The Drury High School Alumni Golf Tournament Fund is seeking 501(c)3 status to expand its donation base and create a more "user-friendly" access to monies raised by the annual event.

Superintendent James Montepare told the School Committee on Tuesday night that it provides supplemental funds for teachers to use for students. He said the organizers have been in discussion with administration on how to better utilize the money raised.

"We've been working very hard to make this a more efficient way for educators to have some additional funding," said Nancy Bullett, fund committee member and City Council liason to the School Committee.

Bullett said idea for the golf tournament sprang from the 35th reunion of her class of 1973. The first tourney raised $1,000, which was used to purchase a mimeo board for students. The now annual event has become the primary fundraiser and a grant request form has been developed so educators can apply for up to $500 for additional learning tools.
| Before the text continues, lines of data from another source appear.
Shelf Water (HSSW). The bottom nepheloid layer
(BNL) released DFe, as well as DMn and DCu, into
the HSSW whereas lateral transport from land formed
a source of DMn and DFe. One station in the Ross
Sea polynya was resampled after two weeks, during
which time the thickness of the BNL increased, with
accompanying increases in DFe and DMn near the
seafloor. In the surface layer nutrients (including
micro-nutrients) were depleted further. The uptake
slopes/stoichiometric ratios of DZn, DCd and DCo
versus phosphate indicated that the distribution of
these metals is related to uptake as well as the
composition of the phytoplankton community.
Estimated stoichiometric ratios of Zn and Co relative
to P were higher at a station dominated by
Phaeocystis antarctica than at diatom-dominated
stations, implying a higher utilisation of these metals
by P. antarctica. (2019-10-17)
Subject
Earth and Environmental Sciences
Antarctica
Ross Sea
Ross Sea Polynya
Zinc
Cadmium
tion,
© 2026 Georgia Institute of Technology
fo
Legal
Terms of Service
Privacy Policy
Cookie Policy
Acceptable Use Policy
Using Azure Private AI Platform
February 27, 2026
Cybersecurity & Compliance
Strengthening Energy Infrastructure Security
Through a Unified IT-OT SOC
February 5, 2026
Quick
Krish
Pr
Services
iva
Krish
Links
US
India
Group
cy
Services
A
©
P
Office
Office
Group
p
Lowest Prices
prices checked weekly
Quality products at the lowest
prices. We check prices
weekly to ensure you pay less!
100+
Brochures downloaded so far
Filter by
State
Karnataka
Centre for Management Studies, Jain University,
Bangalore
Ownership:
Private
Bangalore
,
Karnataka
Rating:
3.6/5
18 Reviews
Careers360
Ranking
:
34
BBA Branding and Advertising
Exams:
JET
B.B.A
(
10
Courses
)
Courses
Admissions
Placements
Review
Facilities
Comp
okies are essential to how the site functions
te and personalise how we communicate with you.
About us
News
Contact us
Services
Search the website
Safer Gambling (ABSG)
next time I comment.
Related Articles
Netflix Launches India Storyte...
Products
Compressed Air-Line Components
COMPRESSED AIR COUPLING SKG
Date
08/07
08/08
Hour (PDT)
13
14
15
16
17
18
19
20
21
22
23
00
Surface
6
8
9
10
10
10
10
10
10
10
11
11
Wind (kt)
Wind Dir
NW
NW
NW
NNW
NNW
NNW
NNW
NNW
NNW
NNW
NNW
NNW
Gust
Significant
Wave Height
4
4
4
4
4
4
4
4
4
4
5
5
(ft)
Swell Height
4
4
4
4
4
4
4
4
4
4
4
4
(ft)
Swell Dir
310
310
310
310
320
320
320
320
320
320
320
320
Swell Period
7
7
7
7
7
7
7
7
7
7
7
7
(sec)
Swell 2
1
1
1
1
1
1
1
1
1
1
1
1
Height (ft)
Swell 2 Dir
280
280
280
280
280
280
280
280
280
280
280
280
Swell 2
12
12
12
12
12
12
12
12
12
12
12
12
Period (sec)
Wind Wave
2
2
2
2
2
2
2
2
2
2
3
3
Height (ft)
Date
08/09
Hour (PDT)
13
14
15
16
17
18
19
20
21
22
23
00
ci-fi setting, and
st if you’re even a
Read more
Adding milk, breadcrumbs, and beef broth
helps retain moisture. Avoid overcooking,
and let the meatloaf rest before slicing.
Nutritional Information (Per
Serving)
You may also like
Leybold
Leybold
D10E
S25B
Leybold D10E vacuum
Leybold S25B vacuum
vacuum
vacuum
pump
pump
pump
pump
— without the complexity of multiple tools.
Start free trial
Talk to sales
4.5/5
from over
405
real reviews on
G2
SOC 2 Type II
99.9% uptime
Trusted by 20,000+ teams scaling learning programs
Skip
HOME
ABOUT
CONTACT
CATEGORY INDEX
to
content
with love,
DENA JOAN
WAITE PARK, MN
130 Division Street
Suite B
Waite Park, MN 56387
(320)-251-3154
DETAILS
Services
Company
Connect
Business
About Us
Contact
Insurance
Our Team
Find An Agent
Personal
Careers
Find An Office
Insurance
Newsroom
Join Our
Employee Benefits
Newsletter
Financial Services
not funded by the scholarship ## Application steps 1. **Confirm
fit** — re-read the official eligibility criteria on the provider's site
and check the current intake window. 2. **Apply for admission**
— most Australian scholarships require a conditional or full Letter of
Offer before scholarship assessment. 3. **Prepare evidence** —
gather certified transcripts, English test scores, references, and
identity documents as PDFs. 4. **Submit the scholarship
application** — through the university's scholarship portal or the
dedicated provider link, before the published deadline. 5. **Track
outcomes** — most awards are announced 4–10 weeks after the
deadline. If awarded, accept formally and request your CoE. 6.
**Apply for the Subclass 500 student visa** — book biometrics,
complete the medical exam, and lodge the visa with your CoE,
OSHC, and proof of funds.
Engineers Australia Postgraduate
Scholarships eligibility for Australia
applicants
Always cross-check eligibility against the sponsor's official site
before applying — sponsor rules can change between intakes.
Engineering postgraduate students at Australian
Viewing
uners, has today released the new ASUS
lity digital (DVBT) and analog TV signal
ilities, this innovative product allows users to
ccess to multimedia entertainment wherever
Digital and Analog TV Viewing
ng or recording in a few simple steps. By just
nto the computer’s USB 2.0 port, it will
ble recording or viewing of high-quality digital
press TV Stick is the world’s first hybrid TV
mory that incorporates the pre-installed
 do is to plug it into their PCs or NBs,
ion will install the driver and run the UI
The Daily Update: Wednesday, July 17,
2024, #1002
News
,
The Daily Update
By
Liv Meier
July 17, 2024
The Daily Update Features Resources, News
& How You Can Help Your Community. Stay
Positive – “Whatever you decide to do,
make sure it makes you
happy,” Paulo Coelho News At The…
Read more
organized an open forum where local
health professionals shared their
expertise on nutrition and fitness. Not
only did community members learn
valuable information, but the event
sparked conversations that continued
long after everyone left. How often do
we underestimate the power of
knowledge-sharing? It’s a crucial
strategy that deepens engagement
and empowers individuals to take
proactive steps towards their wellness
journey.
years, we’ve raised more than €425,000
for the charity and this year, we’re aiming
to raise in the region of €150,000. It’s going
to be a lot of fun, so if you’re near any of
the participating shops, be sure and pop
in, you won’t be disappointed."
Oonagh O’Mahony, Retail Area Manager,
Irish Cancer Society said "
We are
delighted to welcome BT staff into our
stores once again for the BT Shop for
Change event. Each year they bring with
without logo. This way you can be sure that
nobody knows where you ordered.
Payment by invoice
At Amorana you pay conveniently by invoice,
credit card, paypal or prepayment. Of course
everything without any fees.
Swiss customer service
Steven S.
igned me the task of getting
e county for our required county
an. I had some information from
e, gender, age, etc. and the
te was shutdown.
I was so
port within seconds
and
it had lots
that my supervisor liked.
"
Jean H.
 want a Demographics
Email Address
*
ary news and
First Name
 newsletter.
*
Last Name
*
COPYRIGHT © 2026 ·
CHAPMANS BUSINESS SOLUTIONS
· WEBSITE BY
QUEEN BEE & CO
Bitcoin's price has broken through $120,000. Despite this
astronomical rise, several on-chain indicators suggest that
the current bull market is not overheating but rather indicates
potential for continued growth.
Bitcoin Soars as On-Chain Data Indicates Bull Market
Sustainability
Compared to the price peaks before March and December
Tax-deductible donations can be made to the fund: Send checks to DHS Alumni Golf Tournament Fund, c/o Susan Rowe, 9 Summer St., Adams MA 01220.
The committee is seeking to involve more alumni beyond just the class of 1973 and is looking at ways disseminate information to former Drury students. The all-day event needs volunteers as well as participation in the tourney and dinner and entertainment afterward.

"The golf tournament certainly has grown but we expect it to grow even more," Bullett said. "We are hoping we can see more participation from the school with regard to some of the educators perhaps supporting our efforts and coming to the tounament that day."

This year's tournament will be held Saturday, Sept. 22,  at Stamford (Vt.) Valley Golf Course; a barbecue chicken dinner and entertainment will follow. (Note: Greens fees and dinner costs are not tax-deductible.)

Montepare suggested that the fund could spark the development of an alumni association. He said he'd put some effort into creating a database of alumni but the association had not panned out.

"We've always wanted to solidify an alumni base for the North Adams Public Schools," he said to Bullett. "Maybe we should have a conversation about it."

Bullett said she envisioned the possibility of an alumni weekend reaching across classes and tapping into the large number of Drury graduates still in the area. In the meantime, she encouraged School Committee members to help spread the word.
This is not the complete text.